• EXERCISE:
Look through the data below for the string "Manager", and copy every line where it turns up.

-------- EXTRACTED INFORMATION --------

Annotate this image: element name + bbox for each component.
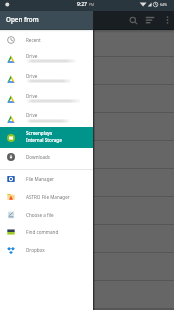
staticText: Find command: [26, 229, 59, 235]
button[interactable]: [0, 69, 93, 89]
button[interactable]: [0, 149, 93, 165]
staticText: Drive: [26, 73, 38, 79]
button[interactable]: [0, 109, 93, 129]
staticText: File Manager: [26, 176, 55, 182]
staticText: 64%: [160, 2, 168, 7]
button[interactable]: Sort: [142, 11, 161, 30]
button[interactable]: [0, 89, 93, 109]
staticText: Internal Storage: [26, 137, 62, 143]
staticText: 9:27: [77, 1, 87, 8]
button[interactable]: [0, 49, 93, 69]
staticText: Choose a file: [26, 212, 54, 218]
button[interactable]: More options: [158, 11, 174, 30]
staticText: Dropbox: [26, 247, 45, 253]
button[interactable]: [0, 32, 93, 48]
staticText: Downloads: [26, 154, 51, 160]
button[interactable]: Search: [123, 11, 142, 30]
staticText: Screenplays: [26, 130, 53, 136]
staticText: Open from: [6, 15, 39, 24]
button[interactable]: [0, 171, 93, 187]
button[interactable]: [0, 242, 93, 258]
button[interactable]: [0, 127, 93, 148]
staticText: Recent: [26, 37, 41, 43]
staticText: Drive: [26, 53, 38, 59]
staticText: Drive: [26, 93, 38, 99]
staticText: ASTRO File Manager: [26, 194, 70, 200]
button[interactable]: [0, 224, 93, 240]
button[interactable]: [0, 207, 93, 223]
staticText: Drive: [26, 112, 38, 118]
staticText: PM: [89, 2, 95, 7]
button[interactable]: [0, 189, 93, 205]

--------

• RESULT:
staticText: File Manager: [26, 176, 55, 182]
staticText: ASTRO File Manager: [26, 194, 70, 200]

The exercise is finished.